> _Exercise instructions_
As you print the data below, keep every line exactly as it is and leave the images behind.

[Document understanding data]
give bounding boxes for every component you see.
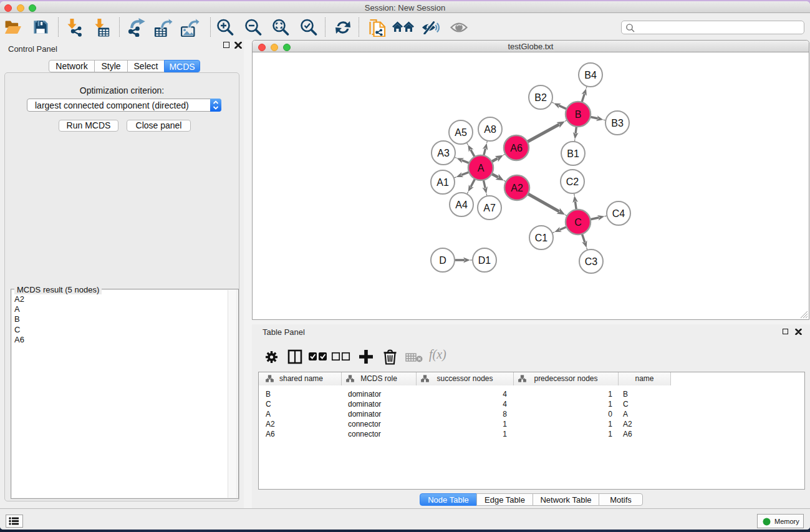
svg-text:B: B	[575, 109, 582, 120]
svg-text:D: D	[439, 255, 446, 266]
svg-text:C1: C1	[535, 233, 548, 243]
svg-text:A5: A5	[455, 127, 467, 138]
svg-text:C: C	[574, 217, 582, 228]
svg-text:A2: A2	[511, 183, 523, 193]
svg-text:B4: B4	[584, 70, 597, 80]
svg-text:A6: A6	[510, 143, 523, 153]
svg-text:A8: A8	[484, 124, 496, 135]
svg-text:B1: B1	[567, 148, 579, 159]
svg-text:A3: A3	[437, 148, 450, 158]
svg-text:D1: D1	[478, 255, 491, 266]
svg-text:B3: B3	[611, 118, 624, 128]
svg-text:A1: A1	[436, 177, 449, 188]
svg-text:A: A	[478, 163, 485, 173]
svg-text:A7: A7	[483, 203, 496, 213]
svg-text:C3: C3	[585, 256, 598, 267]
svg-text:C2: C2	[566, 177, 579, 187]
svg-text:C4: C4	[612, 208, 625, 219]
svg-text:A4: A4	[455, 200, 468, 210]
svg-text:B2: B2	[534, 92, 547, 103]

> _Response_
give bounding boxes for every component you see.
svg-text:B: B	[575, 109, 582, 120]
svg-text:D: D	[439, 255, 446, 266]
svg-text:C1: C1	[535, 233, 548, 243]
svg-text:A5: A5	[455, 127, 467, 138]
svg-text:C: C	[574, 217, 582, 228]
svg-text:A2: A2	[511, 183, 523, 193]
svg-text:B4: B4	[584, 70, 597, 80]
svg-text:A6: A6	[510, 143, 523, 153]
svg-text:A8: A8	[484, 124, 496, 135]
svg-text:B1: B1	[567, 148, 579, 159]
svg-text:A3: A3	[437, 148, 450, 158]
svg-text:D1: D1	[478, 255, 491, 266]
svg-text:B3: B3	[611, 118, 624, 128]
svg-text:A1: A1	[436, 177, 449, 188]
svg-text:A: A	[478, 163, 485, 173]
svg-text:A7: A7	[483, 203, 496, 213]
svg-text:C3: C3	[585, 256, 598, 267]
svg-text:C2: C2	[566, 177, 579, 187]
svg-text:C4: C4	[612, 208, 625, 219]
svg-text:A4: A4	[455, 200, 468, 210]
svg-text:B2: B2	[534, 92, 547, 103]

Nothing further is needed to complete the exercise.